Notó que los gritos de Shuku sonaban más fuertes y que el sonido del oleaje perdía intensidad.
—¡Shuku! —lo llamó Kiin—. ¡Shuku!
El gimoteo del crío cesó, pero enseguida volvió a chillar. Kiin se puso a gatas y se arrastró hacia su hijo.
El pequeño estaba rojo y tenía las manos y las mejillas sucias de tierra. En cuanto vio a su madre lloró con más energía y le tendió los brazos. Kiin lo sentó en su regazo, se tumbó de lado sobre la hierba y se levantó los jirones de la suk para amamantarlo. La joven no fue capaz de mirarse las manos. El dolor no era tan intenso como la tersura de la piel de Shuku junto a la suya.

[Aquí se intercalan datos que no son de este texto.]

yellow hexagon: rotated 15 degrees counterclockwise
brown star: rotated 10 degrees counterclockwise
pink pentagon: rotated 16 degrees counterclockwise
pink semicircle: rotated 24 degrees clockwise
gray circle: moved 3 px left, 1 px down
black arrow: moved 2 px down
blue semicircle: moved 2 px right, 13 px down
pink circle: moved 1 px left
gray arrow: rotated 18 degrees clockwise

Kiin suspiró, dirigió la mirada hacia el acantilado del mar del Norte y vio los moteados huevos de uria, alineados en el borde como si un niño gigante jugase una partida de conchas y guijarros. A pesar del dolor y del cansancio, súbitamente se echó a reír.
—¡Ay, Shuku! —exclamó Kiin—. Tenemos huevos, muchísimos huevos, los suficientes para alimentarnos hasta llegar a la playa de los mercaderes.